Na visão dos autores essa perspectiva valoriza não apenas o desenvolvimento das habilidades matemáticas dos estudantes, mas também a conexão desses conhecimentos com suas vivências, assim contribuindo para um processo de ensino e de aprendizagem mais significativo e transformador. Além disso, se torna uma estratégia de conectar o aluno com o conteúdo matemático.

Diante disso, é fundamental demonstrar um embasamento sobre a natureza da matemática, sua relação com as culturas e práticas existentes ao redor do mundo. Ao embasar-se em teorias que defendem a interação entre a matemática e as diferentes manifestações culturais, proporciona-se um meio educacional de bases sólidas que direcione um caminho para um ensino intercultural o qual reconheça e valorize as múltiplas formas de conhecimento matemático presente nas diferentes culturas.

Portanto, esse é o caminho que pretendemos seguir para atingir o nosso objetivo principal, que é apresentar a etnomatemática como uma proposta de ensino com a intencionalidade de correlacionar o conhecimento do cotidiano do Povo Indígena Jiripankó com a matemática secular vista em sala de aula a fim de que os alunos possam atribuir um significado às aulas de matemática. E, é neste ponto que a etnomatemática surge como proposta de ensino, buscando desempenhar um papel fundamental na integração e no reconhecimento dos saberes matemáticos presentes na cultura indígena do povo Jiripankó, considerando algumas estratégias e práticas que podem ser adotadas.

3 – Desafios e Oportunidades: Integrando a Interculturalidade ao Ensino de Matemática em Escolas Indígenas

No contexto das escolas indígenas, o ensino de matemática muitas vezes é visto de forma descontextualizada e longe das suas vivências, o que dificulta o aprendizado e a motivação dos alunos, pois cada vez mais os estudantes estão perdendo o interesse pela disciplina, seja por falta de contextualização, dificuldades de compreensão ou por falta de apoio e incentivo.

Por estes motivos é fundamental adotar metodologias inovadoras e contextualizadas de ensino, destacando a aplicação prática dos conceitos matemáticos no cotidiano e promover o diálogo intercultural nas escolas.
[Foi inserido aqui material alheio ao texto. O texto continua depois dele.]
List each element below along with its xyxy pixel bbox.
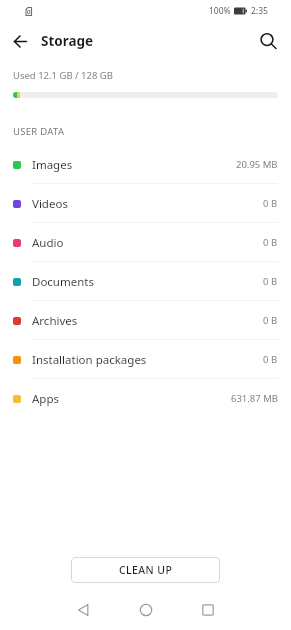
button[interactable] <box>254 27 282 55</box>
button[interactable] <box>195 597 221 623</box>
staticText: Documents <box>32 274 94 290</box>
button[interactable] <box>133 597 159 623</box>
staticText: Used 12.1 GB / 128 GB <box>13 69 113 82</box>
staticText: 0 B <box>263 314 278 327</box>
button[interactable] <box>71 597 97 623</box>
button[interactable]: Documents <box>0 262 291 301</box>
staticText: 631.87 MB <box>231 392 278 405</box>
button[interactable] <box>7 28 33 54</box>
staticText: Apps <box>32 391 60 407</box>
button[interactable]: Audio <box>0 223 291 262</box>
staticText: 20.95 MB <box>236 158 278 171</box>
staticText: Videos <box>32 196 68 212</box>
staticText: 0 B <box>263 197 278 210</box>
staticText: Audio <box>32 235 64 251</box>
staticText: 0 B <box>263 236 278 249</box>
staticText: CLEAN UP <box>119 563 173 577</box>
button[interactable]: CLEAN UP <box>71 557 220 583</box>
staticText: 100% <box>209 5 231 17</box>
staticText: Archives <box>32 313 78 329</box>
button[interactable]: Images <box>0 145 291 184</box>
button[interactable]: Archives <box>0 301 291 340</box>
staticText: Installation packages <box>32 352 147 368</box>
staticText: 0 B <box>263 353 278 366</box>
button[interactable]: Videos <box>0 184 291 223</box>
button[interactable]: Apps <box>0 379 291 418</box>
staticText: 0 B <box>263 275 278 288</box>
staticText: Images <box>32 157 73 173</box>
button[interactable]: Installation packages <box>0 340 291 379</box>
staticText: USER DATA <box>13 125 65 138</box>
staticText: 2:35 <box>251 5 268 17</box>
staticText: Storage <box>41 32 94 50</box>
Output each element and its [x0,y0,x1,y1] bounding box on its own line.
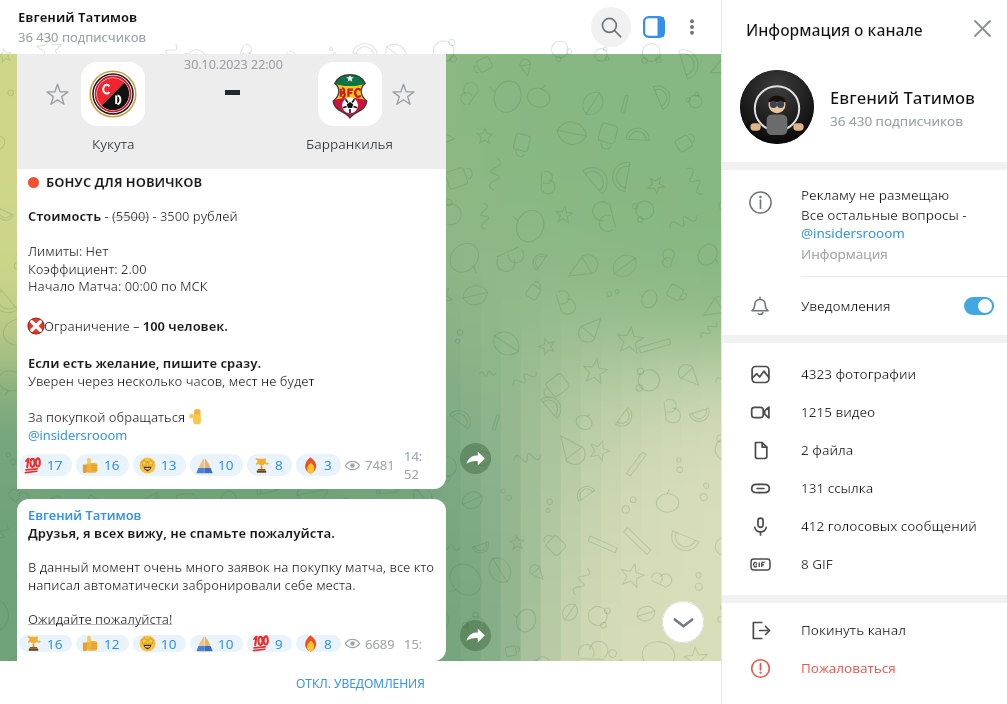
button[interactable]: 8 [247,454,292,476]
button[interactable]: 10 [190,454,243,476]
staticText: 9 [275,635,283,652]
staticText: 16 [47,635,63,652]
staticText: 10 [218,635,234,652]
staticText: В данный момент очень много заявок на по… [28,558,435,594]
staticText: 2 файла [801,441,854,459]
button[interactable]: 16 [76,454,129,476]
staticText: Кукута [92,135,135,153]
staticText: Пожаловаться [801,659,896,677]
staticText: БОНУС ДЛЯ НОВИЧКОВ [46,173,203,191]
button[interactable]: 10 [190,635,243,652]
button[interactable]: Favorite [385,76,421,112]
button[interactable]: 2 файла [722,431,1007,469]
button[interactable]: 8 GIF [722,545,1007,583]
button[interactable]: 9 [247,635,292,652]
staticText: 7481 [365,456,395,474]
button[interactable]: Search [591,7,631,47]
staticText: 14:52 [404,447,427,483]
staticText: 15:23 [404,635,427,652]
button[interactable]: Scroll to bottom [662,601,704,643]
button[interactable]: 12 [76,635,129,652]
staticText: Уверен через несколько часов, мест не бу… [28,372,315,390]
staticText: 131 ссылка [801,479,874,497]
button[interactable]: Уведомления [722,277,1007,335]
staticText: ОТКЛ. УВЕДОМЛЕНИЯ [296,675,425,691]
button[interactable]: 4323 фотографии [722,355,1007,393]
staticText: Информация о канале [746,19,923,40]
button[interactable]: 16 [19,635,72,652]
staticText: Рекламу не размещаю [801,186,950,204]
staticText: 1215 видео [801,403,876,421]
staticText: Покинуть канал [801,621,906,639]
staticText: 16 [104,456,120,474]
staticText: Информация [801,245,888,263]
staticText: Все остальные вопросы - [801,206,967,224]
button[interactable]: ОТКЛ. УВЕДОМЛЕНИЯ [0,661,721,704]
staticText: Стоимость - (5500) - 3500 рублей [28,207,238,225]
staticText: Евгений Татимов [18,8,138,26]
staticText: 12 [104,635,120,652]
staticText: 4323 фотографии [801,365,917,383]
button[interactable]: @insidersrooom [801,224,905,242]
button[interactable]: Favorite [39,76,75,112]
staticText: Барранкилья [306,135,394,153]
button[interactable]: 17 [19,454,72,476]
staticText: Друзья, я всех вижу, не спамьте пожалуйс… [28,524,336,542]
button[interactable]: 13 [133,454,186,476]
button[interactable] [722,174,1007,270]
staticText: Ожидайте пожалуйста! [28,610,173,628]
staticText: 30.10.2023 22:00 [184,56,283,73]
staticText: 36 430 подписчиков [18,28,146,46]
staticText: 17 [47,456,63,474]
button[interactable]: Toggle info panel [634,7,674,47]
staticText: Лимиты: Нет Коэффициент: 2.00 Начало Мат… [28,242,208,295]
button[interactable]: Forward message [460,620,491,651]
staticText: 3 [324,456,332,474]
staticText: Евгений Татимов [28,506,142,524]
button[interactable]: Forward message [460,443,491,474]
staticText: 6689 [365,635,395,652]
staticText: 13 [161,456,177,474]
staticText: 10 [218,456,234,474]
button[interactable]: 8 [296,635,341,652]
button[interactable]: 412 голосовых сообщений [722,507,1007,545]
staticText: Евгений Татимов [830,86,976,108]
staticText: 8 GIF [801,555,833,573]
button[interactable]: 3 [296,454,341,476]
staticText: 412 голосовых сообщений [801,517,977,535]
staticText: 36 430 подписчиков [830,112,963,130]
button[interactable]: 10 [133,635,186,652]
staticText: Уведомления [801,297,891,315]
button[interactable]: Покинуть канал [722,611,1007,649]
staticText: 8 [324,635,332,652]
staticText: Ограничение – 100 человек. [44,317,228,335]
staticText: За покупкой обращаться [28,408,189,426]
button[interactable]: 131 ссылка [722,469,1007,507]
button[interactable]: Notifications toggle [964,297,994,315]
staticText: 8 [275,456,283,474]
button[interactable]: More options [674,9,710,45]
button[interactable]: @insidersrooom [28,426,128,444]
button[interactable]: Close [964,10,1000,46]
button[interactable]: Пожаловаться [722,649,1007,687]
staticText: Если есть желание, пишите сразу. [28,354,262,372]
staticText: 10 [161,635,177,652]
button[interactable]: 1215 видео [722,393,1007,431]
A falta de contextualização no ensino da matemática pode acarretar o desestímulo pela disciplina, ressuscitando os métodos tradicionais que conceituam a matemática como uma ciência que trouxesse todas as coisas prontas, como se fosse um conhecimento pronto e acabado. (Santos, 2016).
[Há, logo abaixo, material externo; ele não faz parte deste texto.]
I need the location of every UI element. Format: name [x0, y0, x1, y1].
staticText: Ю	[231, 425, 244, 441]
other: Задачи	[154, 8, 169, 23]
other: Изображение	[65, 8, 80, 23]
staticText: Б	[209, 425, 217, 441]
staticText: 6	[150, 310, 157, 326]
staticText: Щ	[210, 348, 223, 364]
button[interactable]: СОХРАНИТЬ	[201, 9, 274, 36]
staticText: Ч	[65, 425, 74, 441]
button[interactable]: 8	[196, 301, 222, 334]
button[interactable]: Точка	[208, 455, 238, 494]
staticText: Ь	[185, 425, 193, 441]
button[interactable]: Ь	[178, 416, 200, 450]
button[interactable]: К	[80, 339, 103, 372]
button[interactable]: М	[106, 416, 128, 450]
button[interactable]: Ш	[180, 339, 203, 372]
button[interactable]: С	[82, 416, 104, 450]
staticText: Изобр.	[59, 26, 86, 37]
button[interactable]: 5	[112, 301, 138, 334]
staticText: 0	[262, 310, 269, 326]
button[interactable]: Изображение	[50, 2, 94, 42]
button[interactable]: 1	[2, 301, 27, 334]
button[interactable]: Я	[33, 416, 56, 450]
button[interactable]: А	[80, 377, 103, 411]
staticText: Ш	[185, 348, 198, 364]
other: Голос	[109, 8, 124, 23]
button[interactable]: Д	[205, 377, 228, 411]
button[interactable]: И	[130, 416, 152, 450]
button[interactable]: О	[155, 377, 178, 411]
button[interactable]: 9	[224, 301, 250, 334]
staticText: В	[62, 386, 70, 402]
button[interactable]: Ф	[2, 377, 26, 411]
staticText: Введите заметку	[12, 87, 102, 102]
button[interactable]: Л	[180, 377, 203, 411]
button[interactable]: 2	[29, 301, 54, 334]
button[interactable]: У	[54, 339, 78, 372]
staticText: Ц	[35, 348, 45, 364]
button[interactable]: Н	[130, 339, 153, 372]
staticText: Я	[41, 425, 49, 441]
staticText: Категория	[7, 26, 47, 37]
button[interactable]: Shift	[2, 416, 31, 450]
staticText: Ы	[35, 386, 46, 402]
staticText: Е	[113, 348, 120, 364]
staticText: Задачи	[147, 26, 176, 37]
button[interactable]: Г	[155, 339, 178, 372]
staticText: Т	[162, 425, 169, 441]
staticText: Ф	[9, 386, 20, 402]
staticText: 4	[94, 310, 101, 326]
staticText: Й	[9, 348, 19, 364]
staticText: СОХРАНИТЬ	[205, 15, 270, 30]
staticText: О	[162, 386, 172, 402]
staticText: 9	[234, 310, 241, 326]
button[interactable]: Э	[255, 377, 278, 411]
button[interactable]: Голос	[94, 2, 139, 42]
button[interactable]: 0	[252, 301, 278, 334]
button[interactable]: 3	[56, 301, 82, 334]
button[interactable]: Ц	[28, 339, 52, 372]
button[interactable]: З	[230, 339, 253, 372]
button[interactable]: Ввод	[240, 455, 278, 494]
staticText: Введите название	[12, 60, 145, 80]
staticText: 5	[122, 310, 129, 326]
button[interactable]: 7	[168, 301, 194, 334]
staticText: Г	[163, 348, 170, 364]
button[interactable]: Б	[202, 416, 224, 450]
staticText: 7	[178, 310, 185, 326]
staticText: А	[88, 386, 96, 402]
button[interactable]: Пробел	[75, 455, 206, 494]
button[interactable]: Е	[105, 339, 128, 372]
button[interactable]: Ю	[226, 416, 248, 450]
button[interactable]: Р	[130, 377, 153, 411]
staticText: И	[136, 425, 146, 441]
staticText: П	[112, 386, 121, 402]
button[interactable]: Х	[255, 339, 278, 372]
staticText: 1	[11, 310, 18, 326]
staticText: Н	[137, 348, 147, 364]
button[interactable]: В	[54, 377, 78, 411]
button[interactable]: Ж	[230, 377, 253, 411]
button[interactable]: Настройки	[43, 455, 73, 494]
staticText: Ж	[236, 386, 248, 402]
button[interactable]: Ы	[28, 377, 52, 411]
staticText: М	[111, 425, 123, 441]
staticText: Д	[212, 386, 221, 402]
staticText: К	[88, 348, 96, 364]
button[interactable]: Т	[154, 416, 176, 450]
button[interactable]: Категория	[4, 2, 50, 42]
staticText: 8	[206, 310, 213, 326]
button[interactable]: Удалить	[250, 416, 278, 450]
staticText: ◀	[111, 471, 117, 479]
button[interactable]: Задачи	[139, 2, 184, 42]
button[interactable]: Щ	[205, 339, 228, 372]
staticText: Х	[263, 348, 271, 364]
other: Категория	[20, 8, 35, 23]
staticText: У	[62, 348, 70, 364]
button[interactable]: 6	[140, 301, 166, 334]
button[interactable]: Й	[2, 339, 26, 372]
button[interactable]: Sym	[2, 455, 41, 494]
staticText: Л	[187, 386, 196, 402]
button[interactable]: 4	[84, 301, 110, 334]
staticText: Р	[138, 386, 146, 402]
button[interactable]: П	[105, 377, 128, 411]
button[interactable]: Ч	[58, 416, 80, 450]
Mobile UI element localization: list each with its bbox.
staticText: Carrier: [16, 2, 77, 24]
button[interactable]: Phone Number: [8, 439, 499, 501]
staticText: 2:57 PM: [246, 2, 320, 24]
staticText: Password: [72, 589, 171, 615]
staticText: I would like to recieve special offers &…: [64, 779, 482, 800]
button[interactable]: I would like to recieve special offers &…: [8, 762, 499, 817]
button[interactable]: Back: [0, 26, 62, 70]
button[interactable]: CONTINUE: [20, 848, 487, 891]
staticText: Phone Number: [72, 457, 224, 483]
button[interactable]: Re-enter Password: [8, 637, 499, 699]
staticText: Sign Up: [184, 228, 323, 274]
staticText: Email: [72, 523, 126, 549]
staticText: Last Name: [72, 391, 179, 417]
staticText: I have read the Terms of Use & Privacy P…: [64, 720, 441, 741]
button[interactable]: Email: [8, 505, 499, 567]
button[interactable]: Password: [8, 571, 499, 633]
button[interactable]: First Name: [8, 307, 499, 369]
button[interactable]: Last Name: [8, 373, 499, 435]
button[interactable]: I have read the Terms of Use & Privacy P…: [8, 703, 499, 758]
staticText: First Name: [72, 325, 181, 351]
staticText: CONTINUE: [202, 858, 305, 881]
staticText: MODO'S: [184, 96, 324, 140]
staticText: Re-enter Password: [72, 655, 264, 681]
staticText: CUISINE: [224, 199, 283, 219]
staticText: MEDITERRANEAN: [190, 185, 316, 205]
Nesse sentido, integrar a interculturalidade ao ensino da matemática em escolas indígenas ainda é um desafio complexo, pois é um processo que enfrenta muitos obstáculos como, a carência de materiais didáticos adequados, a formação de professores insuficiente nessa temática, a necessidade de uma linguagem cultural que facilite a comunicação e o entendimento mútuo. Esses desafios envolvem repensar a forma como a matemática é ensinada, considerando as diferentes formas de praticar a matemática presentes na cultura indígena.
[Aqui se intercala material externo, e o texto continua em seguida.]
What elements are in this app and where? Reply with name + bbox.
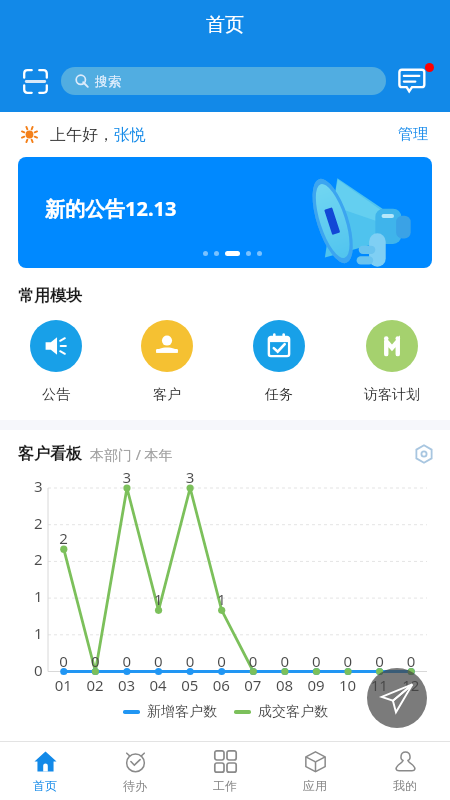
staticText: 常用模块 <box>18 286 82 306</box>
button[interactable]: 应用 <box>270 745 360 798</box>
staticText: 任务 <box>265 386 293 404</box>
staticText: 管理 <box>398 125 428 144</box>
button[interactable]: Send <box>367 668 427 728</box>
button[interactable]: Settings <box>414 444 434 464</box>
staticText: 首页 <box>206 13 244 37</box>
button[interactable]: Messages <box>398 63 434 99</box>
staticText: 新增客户数 <box>147 703 217 721</box>
button[interactable]: 访客计划 <box>358 320 426 404</box>
button[interactable]: 新的公告12.13 <box>18 157 432 268</box>
button[interactable]: 工作 <box>180 745 270 798</box>
button[interactable]: 搜索 <box>61 67 386 95</box>
staticText: 张悦 <box>114 125 146 145</box>
staticText: 客户看板 <box>18 444 82 464</box>
staticText: 访客计划 <box>364 386 420 404</box>
staticText: 成交客户数 <box>258 703 328 721</box>
button[interactable]: 我的 <box>360 745 450 798</box>
staticText: 公告 <box>42 386 70 404</box>
staticText: 上午好， <box>50 125 114 145</box>
button[interactable]: Scan <box>18 64 52 98</box>
staticText: 待办 <box>123 778 147 793</box>
staticText: 新的公告12.13 <box>45 195 177 222</box>
staticText: 客户 <box>153 386 181 404</box>
button[interactable]: 公告 <box>24 320 88 404</box>
staticText: 应用 <box>303 778 327 793</box>
button[interactable]: 客户 <box>135 320 199 404</box>
button[interactable]: 首页 <box>0 745 90 798</box>
staticText: 搜索 <box>95 73 121 89</box>
staticText: 工作 <box>213 778 237 793</box>
staticText: 首页 <box>33 778 57 793</box>
button[interactable]: 任务 <box>247 320 311 404</box>
staticText: 本部门 / 本年 <box>90 445 173 464</box>
button[interactable]: 管理 <box>398 125 428 144</box>
staticText: 我的 <box>393 778 417 793</box>
button[interactable]: 待办 <box>90 745 180 798</box>
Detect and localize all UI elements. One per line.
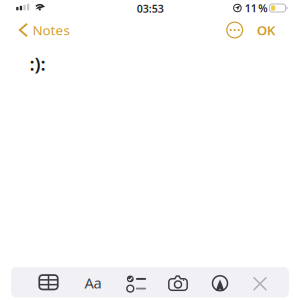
staticText: % [258,1,267,15]
button[interactable]: Camera [154,267,196,298]
staticText: 11 [245,1,257,15]
staticText: :): [30,51,46,76]
staticText: OK [257,21,276,39]
button[interactable]: Aa [70,267,112,298]
button[interactable]: Close [238,267,280,298]
button[interactable]: More [222,18,248,42]
button[interactable]: Markup [196,267,238,298]
staticText: Notes [32,21,69,39]
button[interactable]: Checklist [112,267,154,298]
button[interactable]: Table [28,267,70,298]
staticText: 03:53 [137,1,164,16]
button[interactable]: OK [253,17,300,43]
staticText: Aa [84,273,102,292]
button[interactable]: Notes [0,17,75,43]
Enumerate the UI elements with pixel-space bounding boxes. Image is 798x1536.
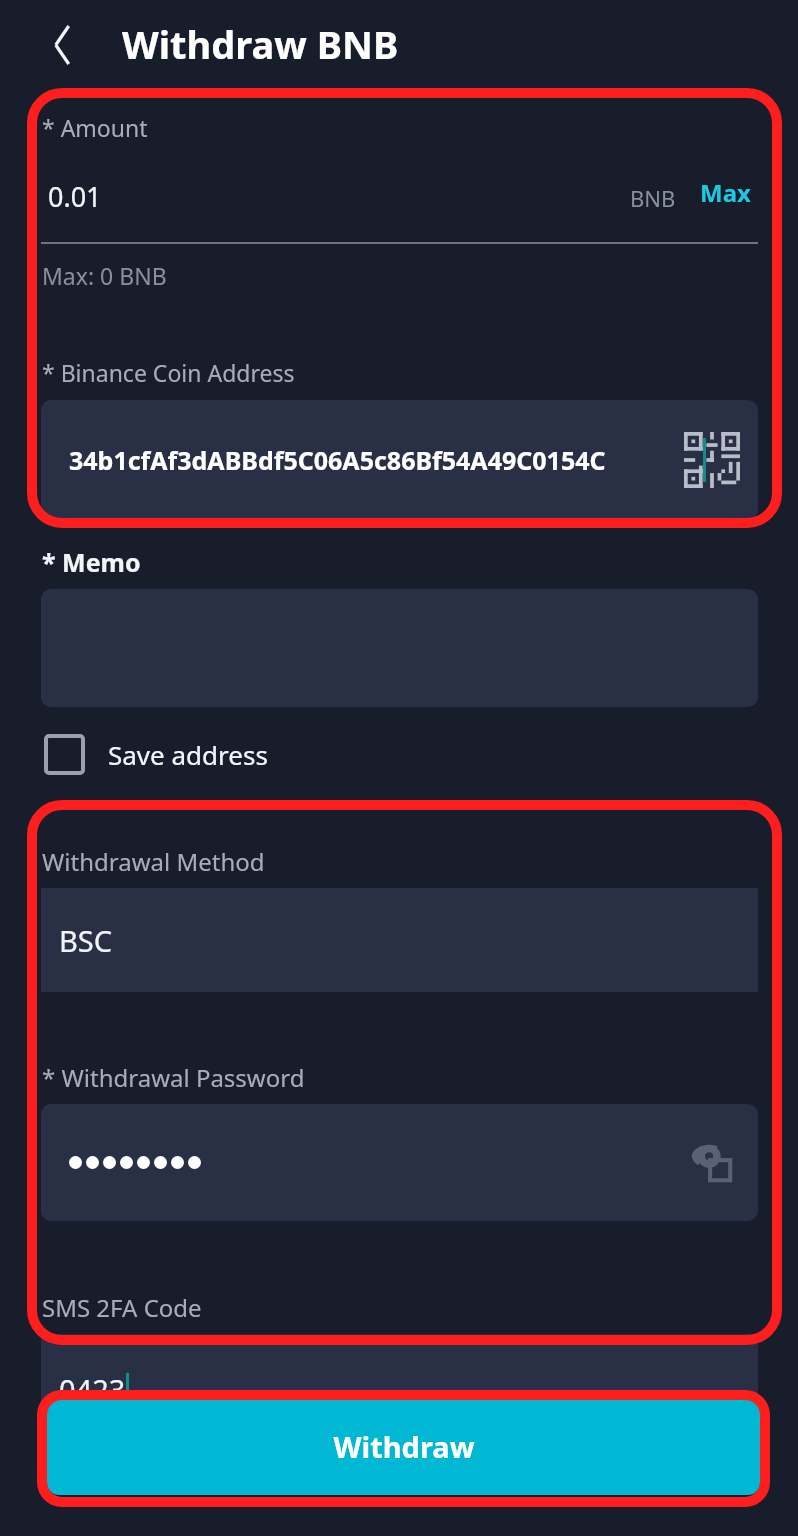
staticText: Max: 0 BNB: [42, 260, 167, 291]
staticText: SMS 2FA Code: [42, 1291, 202, 1324]
staticText: Max: [700, 176, 751, 209]
button[interactable]: 0.01: [48, 178, 102, 215]
staticText: * Binance Coin Address: [42, 357, 295, 388]
staticText: * Withdrawal Password: [42, 1061, 305, 1094]
button[interactable]: 34b1cfAf3dABBdf5C06A5c86Bf54A49C0154C: [41, 400, 758, 520]
staticText: Save address: [108, 737, 268, 772]
staticText: Withdraw BNB: [122, 18, 399, 70]
staticText: BSC: [59, 921, 113, 960]
staticText: Withdraw: [333, 1427, 475, 1466]
staticText: BNB: [630, 183, 676, 213]
button[interactable]: Scan QR code: [684, 432, 740, 488]
staticText: 34b1cfAf3dABBdf5C06A5c86Bf54A49C0154C: [69, 443, 694, 477]
staticText: 0423: [59, 1370, 126, 1409]
button[interactable]: Max: [700, 176, 751, 209]
button[interactable]: 0423: [41, 1334, 758, 1444]
staticText: * Memo: [42, 545, 141, 579]
staticText: * Amount: [42, 112, 148, 143]
button[interactable]: Save address: [46, 736, 268, 773]
button[interactable]: BSC: [41, 888, 758, 992]
button[interactable]: Back: [30, 14, 92, 76]
button[interactable]: Show password: [41, 1104, 758, 1221]
staticText: Withdrawal Method: [42, 845, 265, 878]
button[interactable]: Withdraw: [47, 1398, 760, 1495]
button[interactable]: Show password: [688, 1139, 736, 1187]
Por outro lado, as oportunidades provenientes da integração da cultura indígena ao ensino da matemática são inúmeras, tornando possível ampliar o repertório dos estudantes e estimular seu interesse pela disciplina.

Algumas práticas norteadoras e inovadoras que podem ser salientadas são o desenvolvimento de um currículo que incorpore perspectivas e práticas matemáticas de diferentes culturas, a promoção de um ensino colaborativo e o reconhecimento e valorização do fazer matemático presente na cultura do povo Jiripankó. Diante do exposto, para Knijnik (2012, p. 66): “a escola passou a ser entendida como um lócus privilegiado não só para a imposição das ideologias dominantes, mas, principalmente, como um espaço onde seria possível a construção de focos de resistência”. 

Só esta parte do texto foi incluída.